Managing PMS With Nutrition and Exercise

Pre-menstrual syndrome (PMS) is a medical condition that affects countless numbers of women a week or so prior to the onset of menstruation.

PMS has a variety of symptoms including anxiety, depression, loss of concentration, insomnia, fluid retention, headaches, pelvic discomfort, and fatigue among others.

While the exact cause of PMS is not known, its symptoms can often be alleviated by proper diet, nutritional supplements (if necessary), and regular exercise.

What Causes PMS?

To put it simply, no one really knows what causes PMS although there are a variety of theories. Some researchers believe hormones are the culprits, while others feel that vitamin deficiencies (Vitamins A and B6 primarily) may be the cause.
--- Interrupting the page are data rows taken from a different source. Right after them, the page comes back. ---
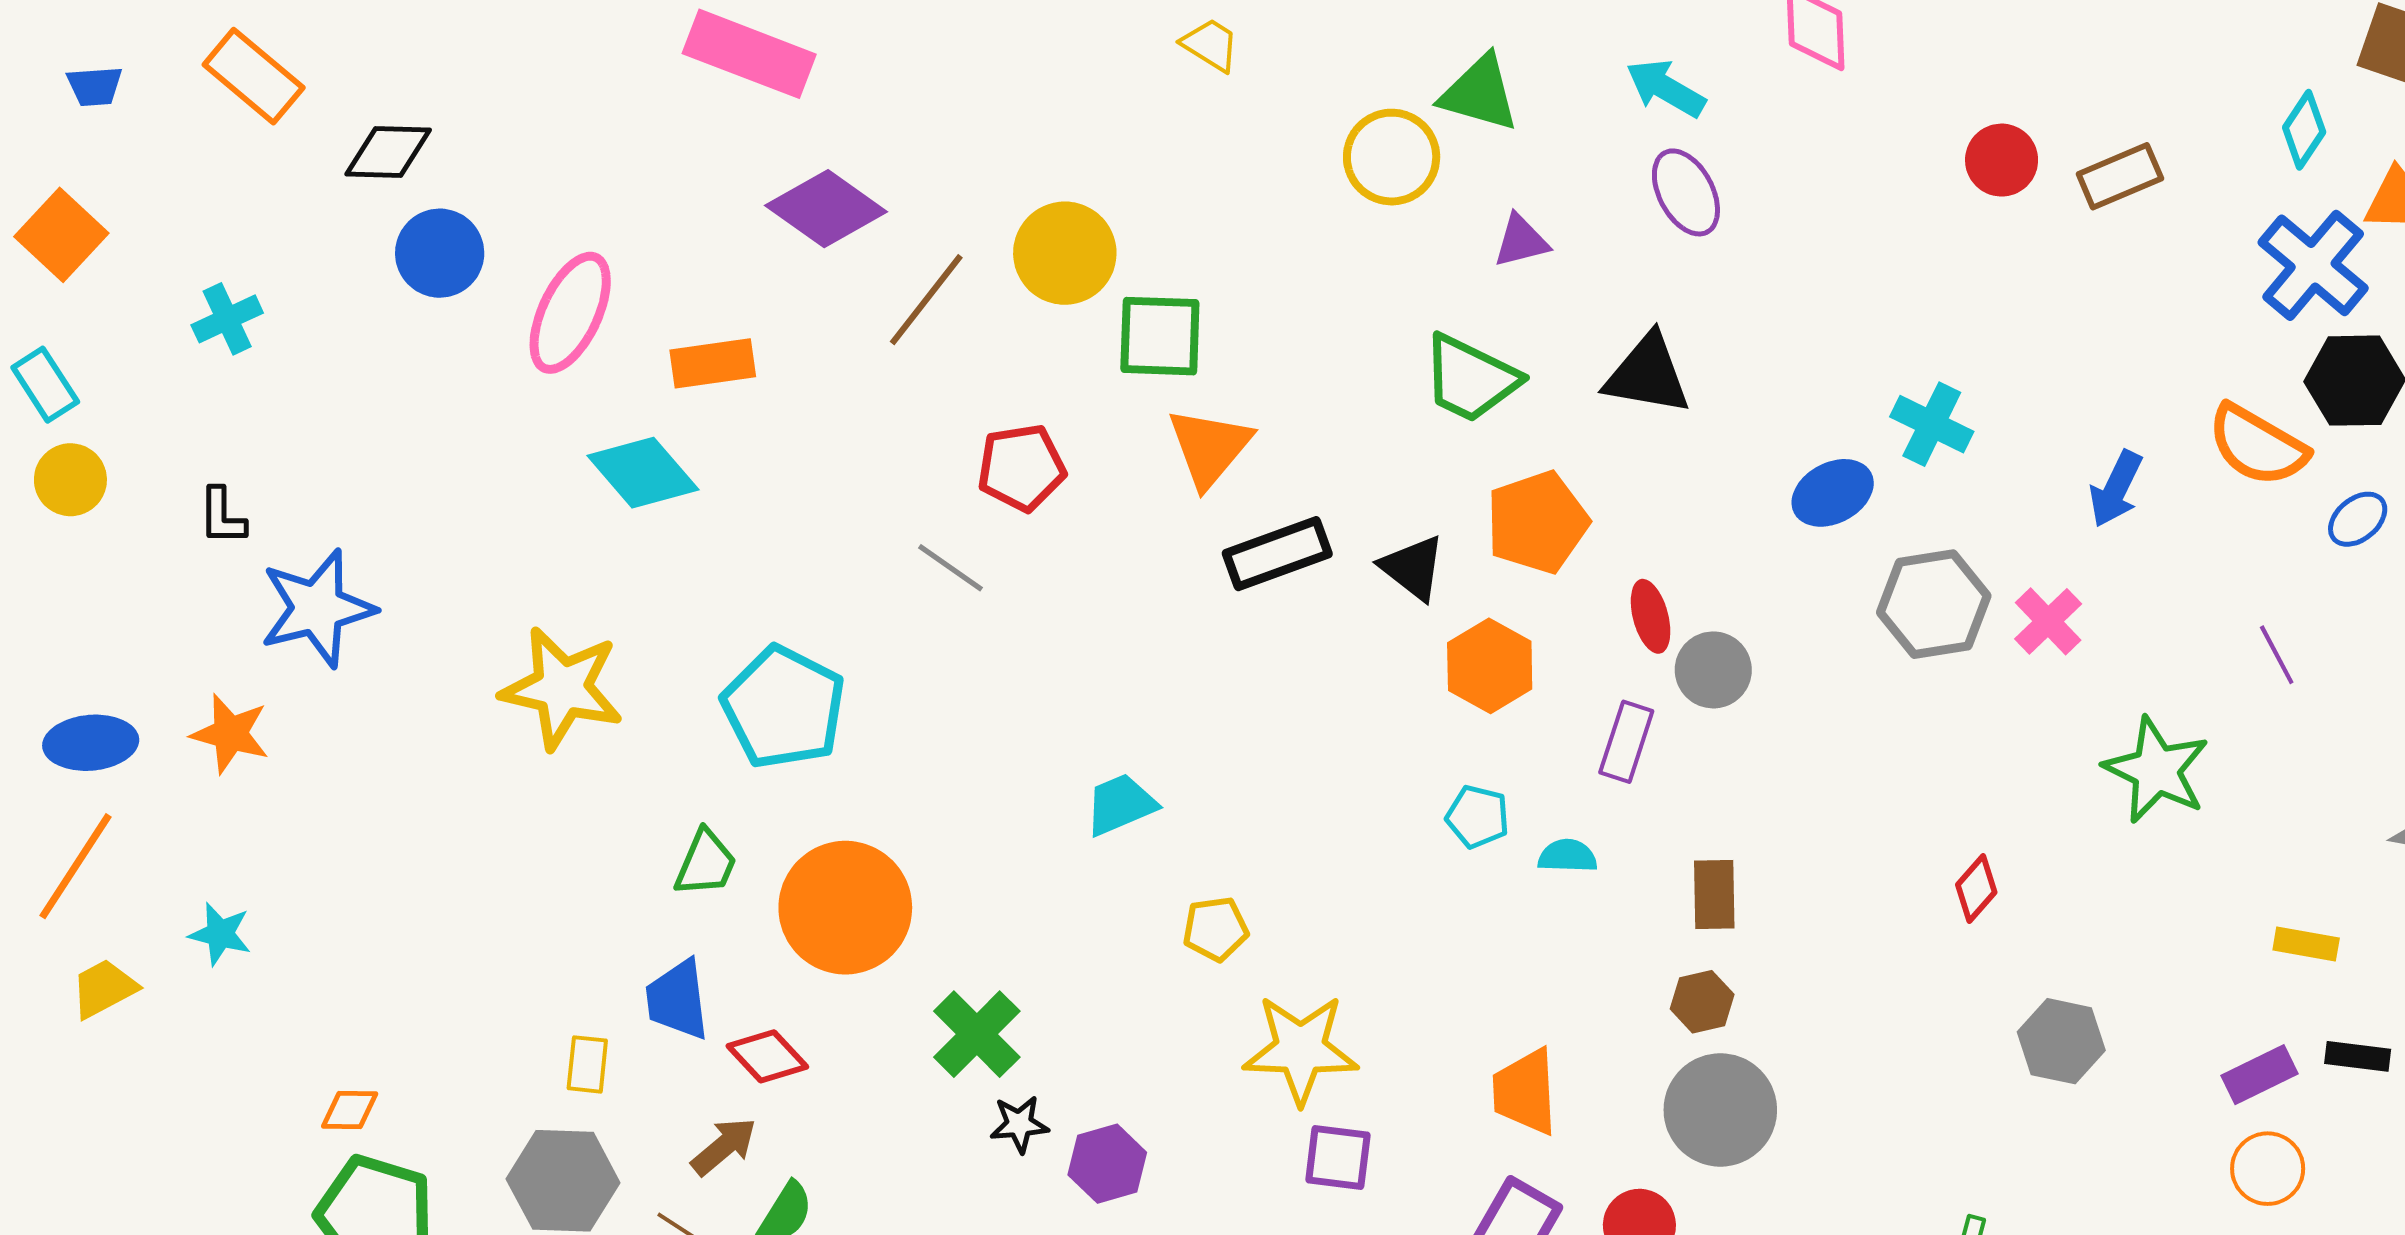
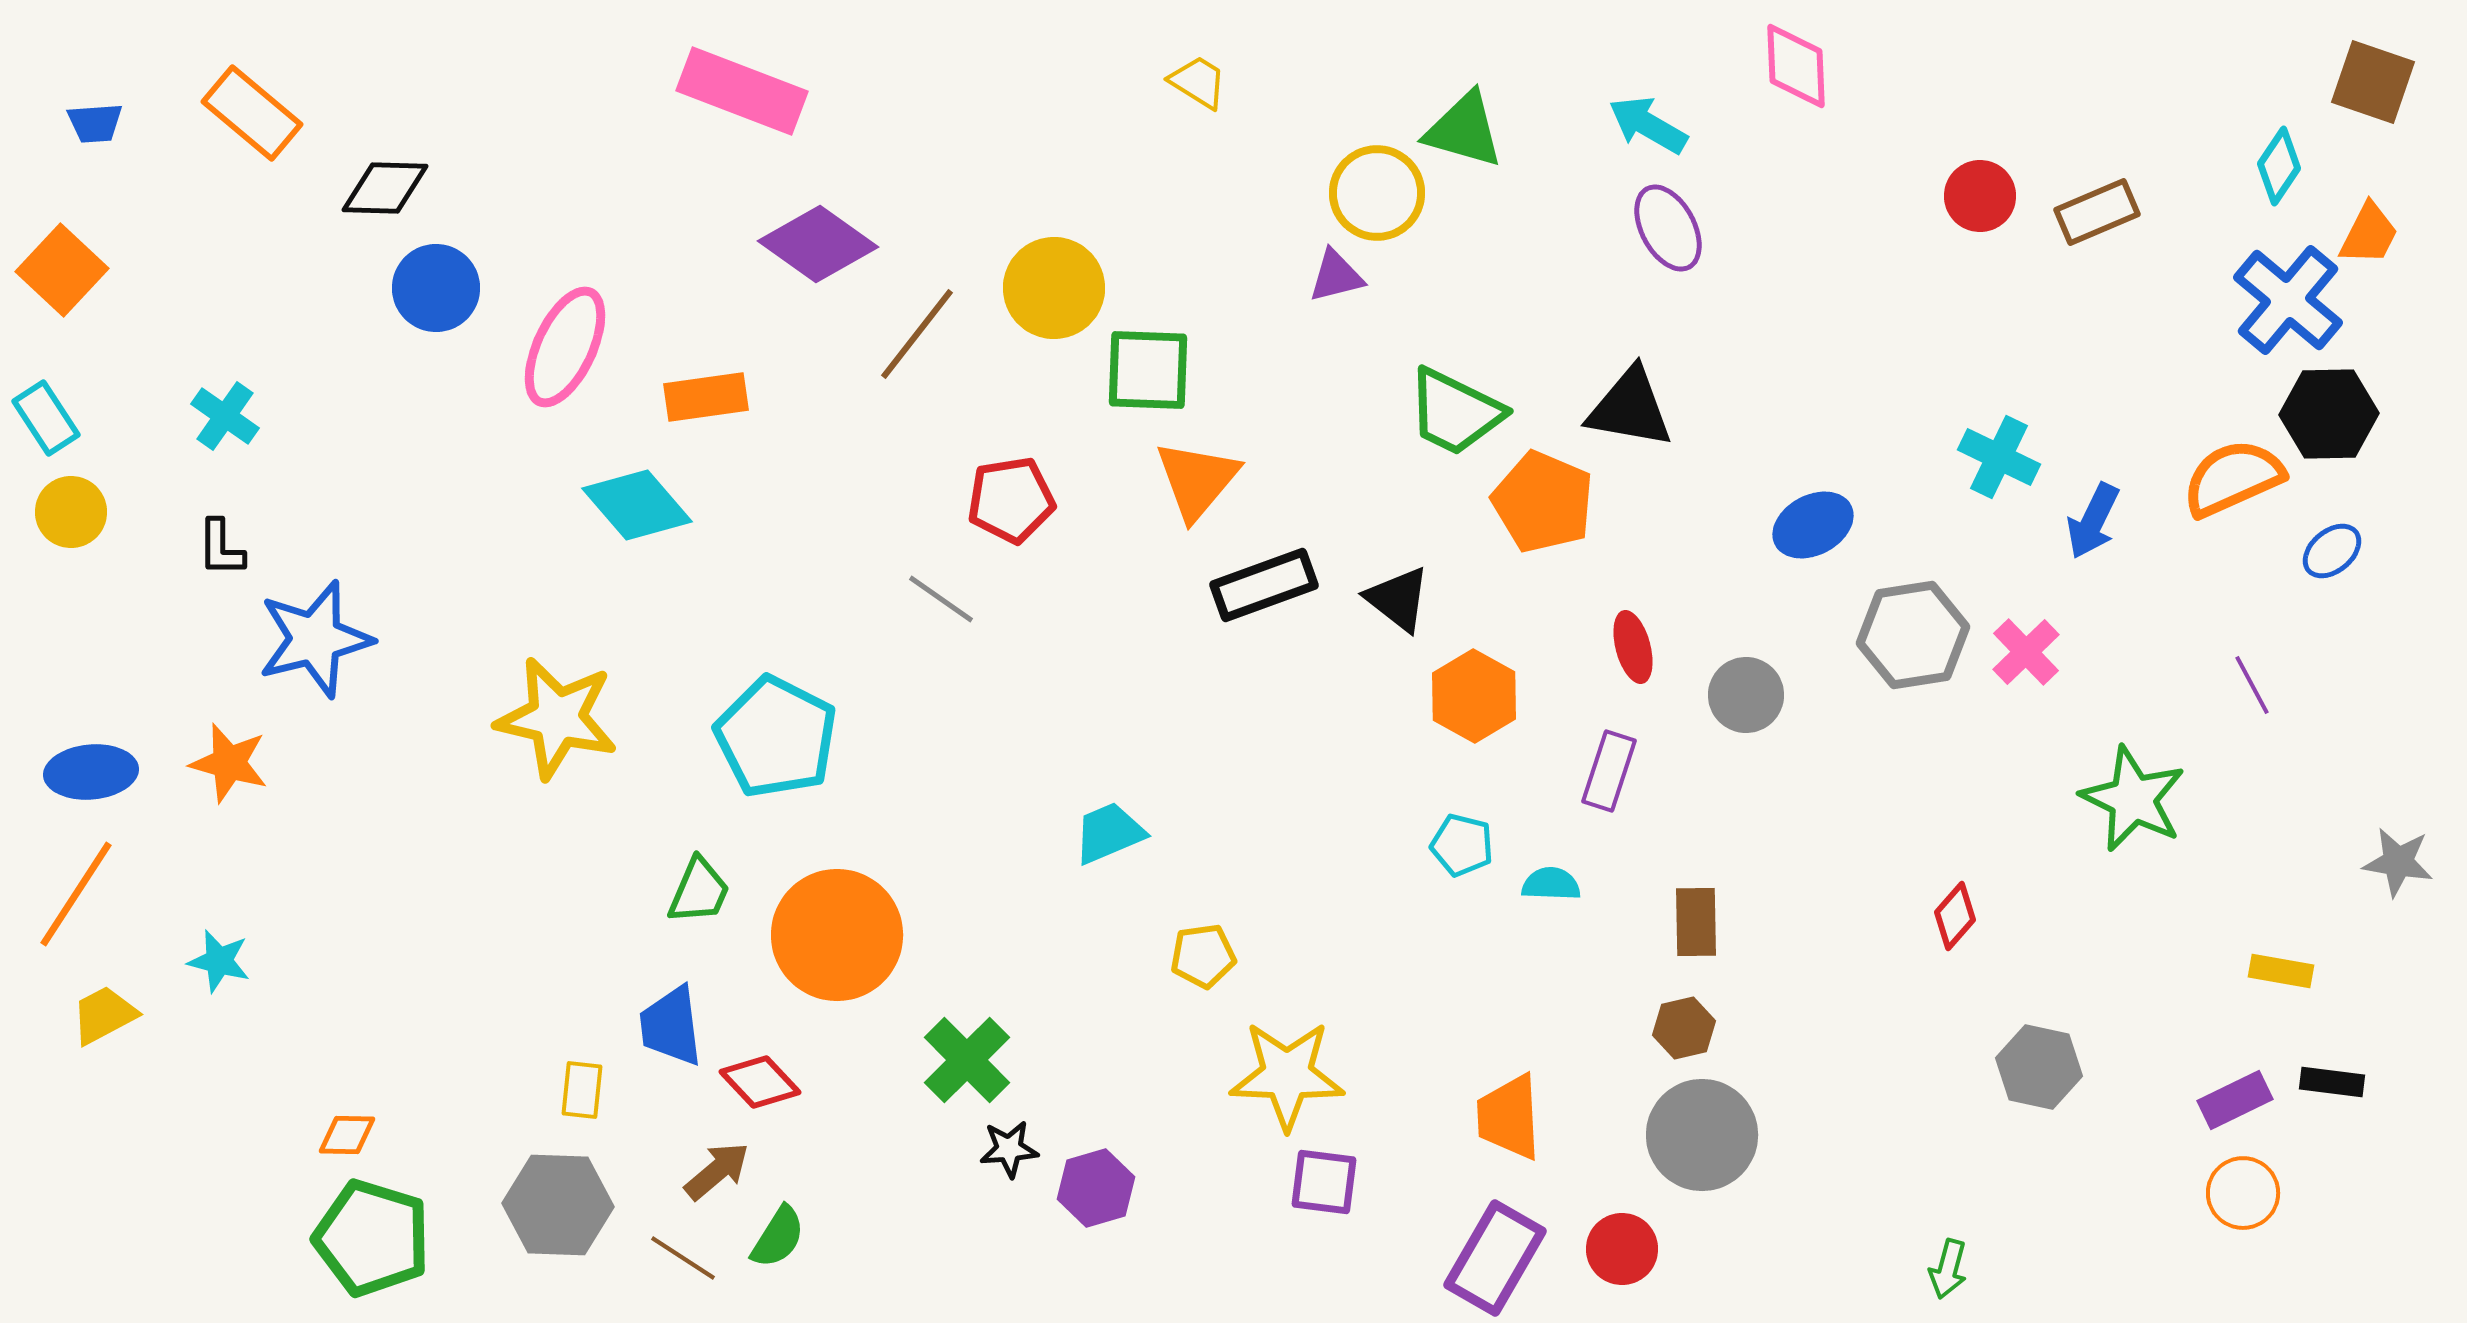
purple triangle: (1521, 241) -> (1336, 276), moved
cyan cross: (227, 319) -> (225, 416), moved, turned -30
cyan cross: (1932, 424) -> (1999, 457), moved
orange semicircle: (2257, 445) -> (2233, 478), turned 126
orange pentagon: (1537, 522) -> (1543, 502), moved, turned -30
gray circle: (1713, 670) -> (1746, 695), moved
Still others attribute PMS to a lack of the essential fatty acid GLA which causes a shortage of Prostaglandin E1 (a substance that regulates blood pressure, mood swings, and blood sugar levels).

PMS and Diet

Diet cannot “cure” PMS, but research shows that some foods aggravate PMS while others help to relieve PMS symptoms. The following list offers dietary recommendations for PMS sufferers.


  • Sugar
  • Refined (white) flour
  • Caffeine
  • Alcohol
  • Soft drinks
  • Salty foods
  • Fatty or fried food
  • Whole milk products


  • Fresh fruit
  • Fresh vegetables
  • Whole grain flour
  • Water
  • Fruit juice
  • Lean poultry/fish
  • Poached/baked/broiled food
  • Low-fat dairy products


PMS and Supplements

Many women have reported successful reduction of PMS symptoms through the use of nutritional supplements such as Vitamins A and B6. Evening Primrose Oil (available in capsule form at most health food stores) is a substantial source of GLA, and has also enjoyed some degree of success. If you are interested in trying nutritional supplements, however, check with your health care professional for recommended dosages and frequency.

PMS and Exercise

Along with nutritional adjustments, regular exercise can help to relieve one of the primary symptoms of PMS -stress. Regular aerobic exercise increases the body’s level of endorphins (natural sedatives), improves circulation, and promotes cardiovascular health. Exercise also helps release pent-up anxiety and tension.

What Next?

While we all look forward to the next step — finding the cause and cure of PMS — it’s encouraging to know that there’s a great deal that you yourself can do to relieve the symptoms of PMS.

The symptoms of PMS can often be alleviated by a combination of diet, nutrition, and exercise.